Many may not know that I have spent the last four years as a member of our diocesan Congregational Development Commission, which has been an incredible formation experience, schooling me in a wide range of models for congregational growth and vitality. It has also brought me into contact with congregations and clergy that have struggled to survive under some very trying circumstances, many not of their own making. Although we in the Episcopal Church continually stress the ministry of all the baptized, I have witnessed congregations rise and fall on the strengths and weaknesses of the priests that lead them. That is a terribly unsettling thought: that a congregation's future depends so much on my abilities, my gifts, my pathologies. To have that kind of responsibility is unnerving, to say the least.
Lack of financial and administrative skills in a priest can bring a parish to the brink of disaster, but I have also met priests, who are excellent bureaucrats that lack pastoral sensitivity and spiritual depth. Unfortunately, seminaries don't teach us everything we need to know. They can teach us Greek and biblical exegesis, Church history and liturgy, and yet nearly every day I encounter some skill set or ability that I know would make me a better priest: Web development skills, training in accounting and marketing, community organizing, Jungian analysis, new spiritual disciplines and devotions, and the list goes on and on. The range is mind-boggling. So, how is a new priest to wrangle with this unending litany of demands?

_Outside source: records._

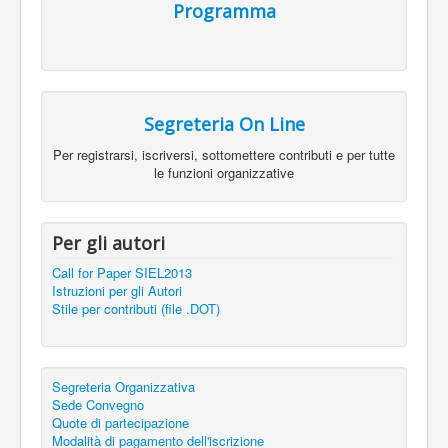
Programma
Segreteria On Line
Per registrarsi, iscriversi, sottomettere contributi e per tutte
le funzioni organizzative
Per gli autori
Call for Paper SIEL2013
Istruzioni per gli Autori
Stile per contributi (file .DOT)
Segreteria Organizzativa
Sede Convegno
Quote di partecipazione
Modalità di pagamento dell'iscrizione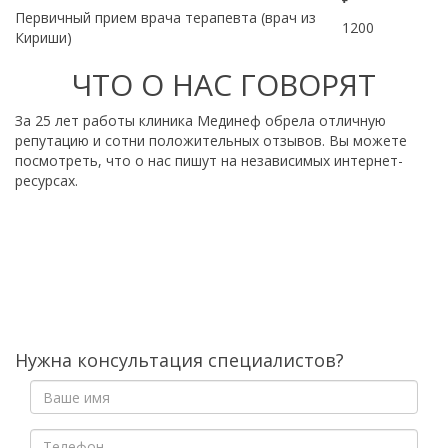
Первичный прием врача терапевта (врач из
1200
Кириши)
ЧТО О НАС ГОВОРЯТ
За 25 лет работы клиника Мединеф обрела отличную
репутацию и сотни положительных отзывов. Вы можете
посмотреть, что о нас пишут на независимых интернет-
ресурсах.
Нужна консультация специалистов?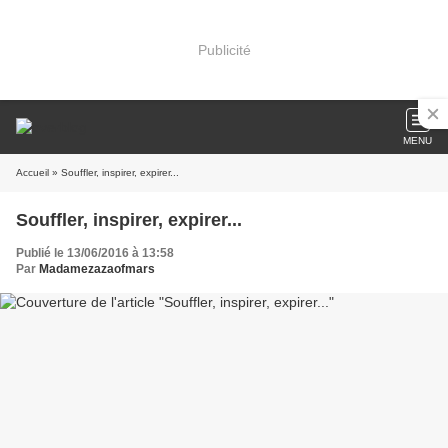
Publicité
MENU
Accueil
» Souffler, inspirer, expirer...
Souffler, inspirer, expirer...
Publié le 13/06/2016 à 13:58
Par
Madamezazaofmars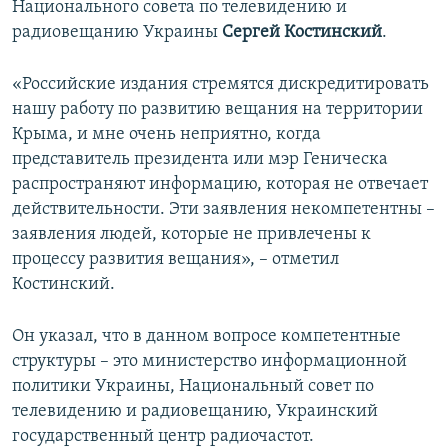
Национального совета по телевидению и
ПРИСОЕДИНЯЙТЕСЬ!
ПОБЕДИТЕЛЕЙ НЕ СУДЯТ?
радиовещанию Украины
Сергей Костинский
.
КРЫМ.НЕПОКОРЕННЫЙ
«Российские издания стремятся дискредитировать
ELIFBE
нашу работу по развитию вещания на территории
УКРАИНСКАЯ ПРОБЛЕМА КРЫМА
Крыма, и мне очень неприятно, когда
Все сайты RFE/RL
представитель президента или мэр Геническа
распространяют информацию, которая не отвечает
действительности. Эти заявления некомпетентны –
заявления людей, которые не привлечены к
процессу развития вещания», – отметил
Костинский.
Он указал, что в данном вопросе компетентные
структуры – это министерство информационной
политики Украины, Национальный совет по
телевидению и радиовещанию, Украинский
государственный центр радиочастот.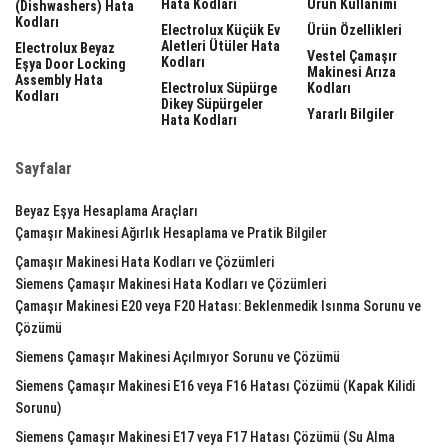
Hata Kodları
Ürün Kullanımı
(dishwashers) Hata
Kodları
Electrolux Küçük Ev
Ürün Özellikleri
Aletleri Ütüler Hata
Electrolux Beyaz
Vestel Çamaşır
Kodları
Eşya Door Locking
Makinesi Arıza
Assembly Hata
Electrolux Süpürge
Kodları
Kodları
Dikey Süpürgeler
Yararlı Bilgiler
Hata Kodları
Sayfalar
Beyaz Eşya Hesaplama Araçları
Çamaşır Makinesi Ağırlık Hesaplama ve Pratik Bilgiler
Çamaşır Makinesi Hata Kodları ve Çözümleri
Siemens Çamaşır Makinesi Hata Kodları ve Çözümleri
Çamaşır Makinesi E20 veya F20 Hatası: Beklenmedik Isınma Sorunu ve
Çözümü
Siemens Çamaşır Makinesi Açılmıyor Sorunu ve Çözümü
Siemens Çamaşır Makinesi E16 veya F16 Hatası Çözümü (Kapak Kilidi
Sorunu)
Siemens Çamaşır Makinesi E17 veya F17 Hatası Çözümü (Su Alma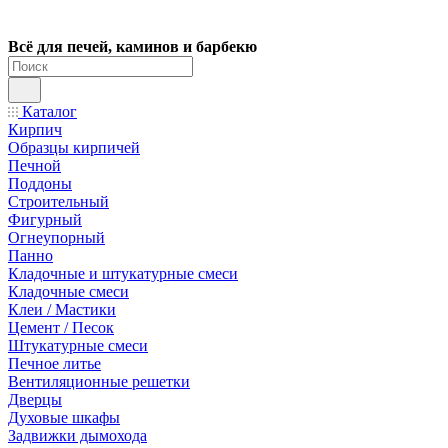
Всё для печей, каминов и барбекю
Каталог
Кирпич
Образцы кирпичей
Печной
Поддоны
Строительный
Фигурный
Огнеупорный
Панно
Кладочные и штукатурные смеси
Кладочные смеси
Клеи / Мастики
Цемент / Песок
Штукатурные смеси
Печное литье
Вентиляционные решетки
Дверцы
Духовые шкафы
Задвижки дымохода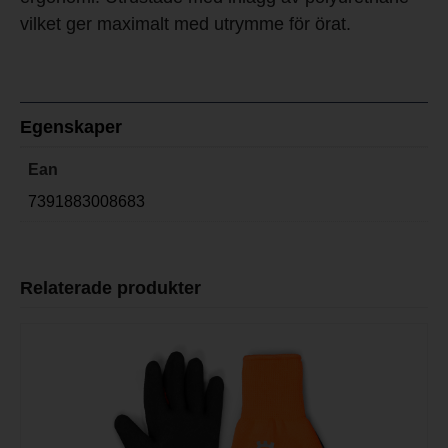
vilket ger maximalt med utrymme för örat.
Egenskaper
Ean
7391883008683
Relaterade produkter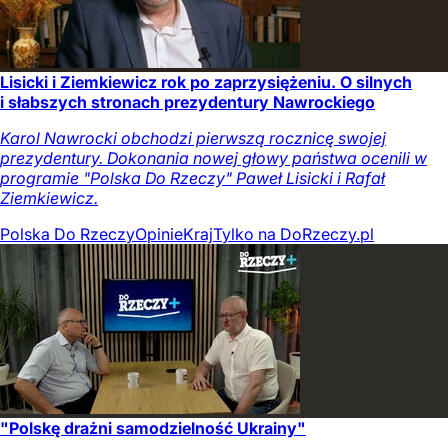
Lisicki i Ziemkiewicz rok po zaprzysiężeniu. O silnych
i słabszych stronach prezydentury Nawrockiego
Karol Nawrocki obchodzi pierwszą rocznicę swojej
prezydentury. Dokonania nowej głowy państwa ocenili w
programie "Polska Do Rzeczy" Paweł Lisicki i Rafał
Ziemkiewicz.
Polska Do Rzeczy
Opinie
Kraj
Tylko na DoRzeczy.pl
"Polskę drażni samodzielność Ukrainy"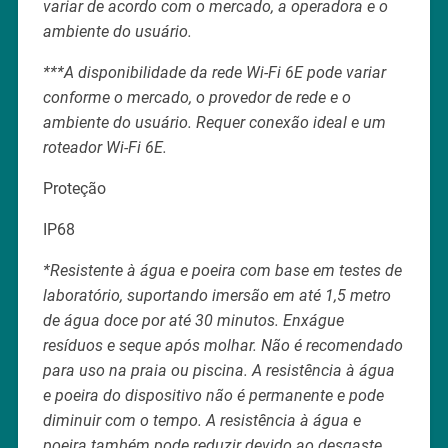
variar de acordo com o mercado, a operadora e o
ambiente do usuário.
***A disponibilidade da rede Wi-Fi 6E pode variar
conforme o mercado, o provedor de rede e o
ambiente do usuário. Requer conexão ideal e um
roteador Wi-Fi 6E.
Proteção
IP68
*Resistente à água e poeira com base em testes de
laboratório, suportando imersão em até 1,5 metro
de água doce por até 30 minutos. Enxágue
resíduos e seque após molhar. Não é recomendado
para uso na praia ou piscina. A resistência à água
e poeira do dispositivo não é permanente e pode
diminuir com o tempo. A resistência à água e
poeira também pode reduzir devido ao desgaste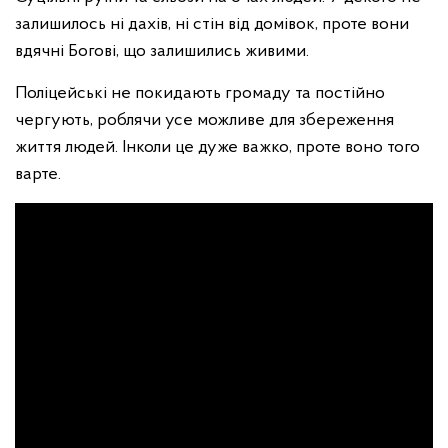
залишилось ні дахів, ні стін від домівок, проте вони
вдячні Богові, що залишились живими.
Поліцейські не покидають громаду та постійно
чергують, роблячи усе можливе для збереження
життя людей. Інколи це дуже важко, проте воно того
варте.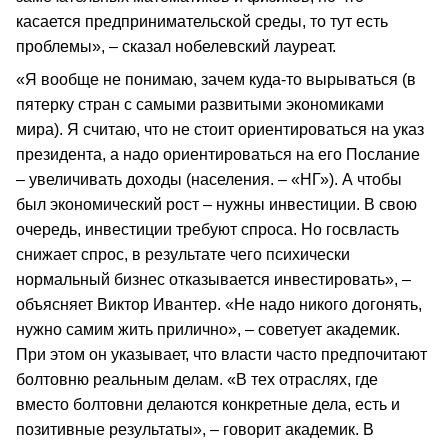
касается предпринимательской среды, то тут есть
проблемы», – сказал нобелевский лауреат.
«Я вообще не понимаю, зачем куда-то вырываться (в
пятерку стран с самыми развитыми экономиками
мира). Я считаю, что не стоит ориентироваться на указ
президента, а надо ориентироваться на его Послание
– увеличивать доходы (населения. – «НГ»). А чтобы
был экономический рост – нужны инвестиции. В свою
очередь, инвестиции требуют спроса. Но госвласть
снижает спрос, в результате чего психически
нормальный бизнес отказывается инвестировать», –
объясняет Виктор Ивантер. «Не надо никого догонять,
нужно самим жить прилично», – советует академик.
При этом он указывает, что власти часто предпочитают
болтовню реальным делам. «В тех отраслях, где
вместо болтовни делаются конкретные дела, есть и
позитивные результаты», – говорит академик. В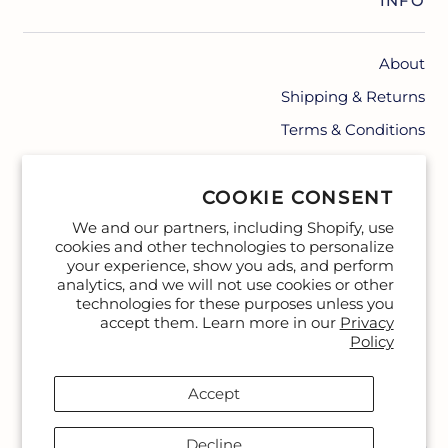
INFO
About
Shipping & Returns
Terms & Conditions
Contact
COOKIE CONSENT
We and our partners, including Shopify, use
cookies and other technologies to personalize
your experience, show you ads, and perform
analytics, and we will not use cookies or other
technologies for these purposes unless you
accept them. Learn more in our
Privacy
Policy
Accept
Decline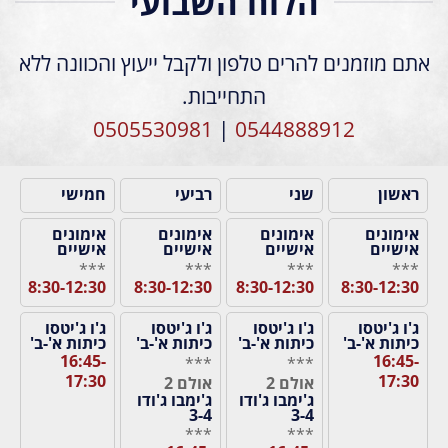
הלוח השבועי
אתם מוזמנים להרים טלפון ולקבל ייעוץ והכוונה ללא
התחייבות.
0505530981
|
0544888912
ראשון
שני
רביעי
חמישי
אימונים
אימונים
אימונים
אימונים
אישיים
אישיים
אישיים
אישיים
***
***
***
***
8:30-12:30
8:30-12:30
8:30-12:30
8:30-12:30
ג'ו ג'יטסו
ג'ו ג'יטסו
ג'ו ג'יטסו
ג'ו ג'יטסו
כיתות א'-ב'
כיתות א'-ב'
כיתות א'-ב'
כיתות א'-ב'
16:45-
16:45-
***
***
17:30
17:30
אולם 2
אולם 2
ג'ימבו ג'ודו
ג'ימבו ג'ודו
3-4
3-4
***
***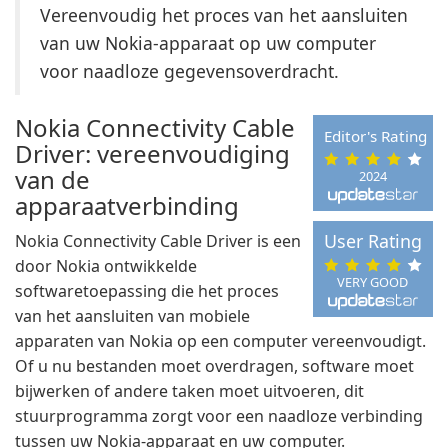
Vereenvoudig het proces van het aansluiten
van uw Nokia-apparaat op uw computer
voor naadloze gegevensoverdracht.
Nokia Connectivity Cable
Editor's Rating
Driver: vereenvoudiging
van de
2024
apparaatverbinding
User Rating
Nokia Connectivity Cable Driver is een
door Nokia ontwikkelde
VERY GOOD
softwaretoepassing die het proces
van het aansluiten van mobiele
apparaten van Nokia op een computer vereenvoudigt.
Of u nu bestanden moet overdragen, software moet
bijwerken of andere taken moet uitvoeren, dit
stuurprogramma zorgt voor een naadloze verbinding
tussen uw Nokia-apparaat en uw computer.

In some ways, seminary education has missed the mark. "Why is it," I would often muse, "that seminary doesn't teach me what I want to know?" Recently I have been thinking that the old apprenticeship model of priestly formation has a lot to recommend it. As Seminarian-in-Residence at the Church of the Atonement in Chicago, I have been blessed to be surrounded by about a dozen priests, many of whom are retired, who have offered me insights on saying mass or transferring a feast or hearing confession or doing a funeral that I would never have learned in seminary even if I had thought to ask. And there was a time, moreover, when a priest's first curacy was designed to give him--at that time, it was always a him--indispensable on-the-job training to fill in the gaps left by the seminary. Comments from fellow seminarians have helped me to appreciate that few people nowadays receive this good old-fashioned apprenticeship. Last Sunday in the sacristy, a seasoned priest, Fr. Dunkerley, said to me with great passion that he was so glad that I would learn to celebrate the old Tridentine Mass in my first curacy, because it had shaped his entire spirituality and priesthood forever. Needless to say, I was surprised and awed by this statement.
And I was deeply grateful. How wonderful it is to sense one's own inadequacy for the challenges of the priesthood in this day and age and then be surrounded by mentoring priests who are willing to support the apprentice with their collective wisdom and experience. I realized that as much as the world calls us to develop new skills and stretch ourselves, we must be grounded in something solid. As usual, I had been making things too complicated, and my mentors guided me back to what was important: saying the Daily Office, going to Confession, attending early morning masses, proclaiming the Word of God, theological study, and listening empathetically to peoples' stories of joy and anguish. These are among the anchors of our faith.
One particularly powerful moment of my apprenticeship emerged on a cold January day at Seabury-Western Theological Seminary. After listening to one of my rather fervid rants about some theological fine point that was distressing me, my Anglican theology professor, Fr. McMichael, looked at me bemused and said simply, "Ethan, abide in the essentials." I was stunned by the pure simplicity of it, and yet it made sense and brought me so much comfort. I heaved a great sigh of relief. Stressing myself out by doing too much and never getting caught up with everything on my to-do list had caused me to lose sight of what was really important. Faithfulness, not perfection, as a priest. "Ethan, abide in the essentials," he said. Here endeth the Lesson.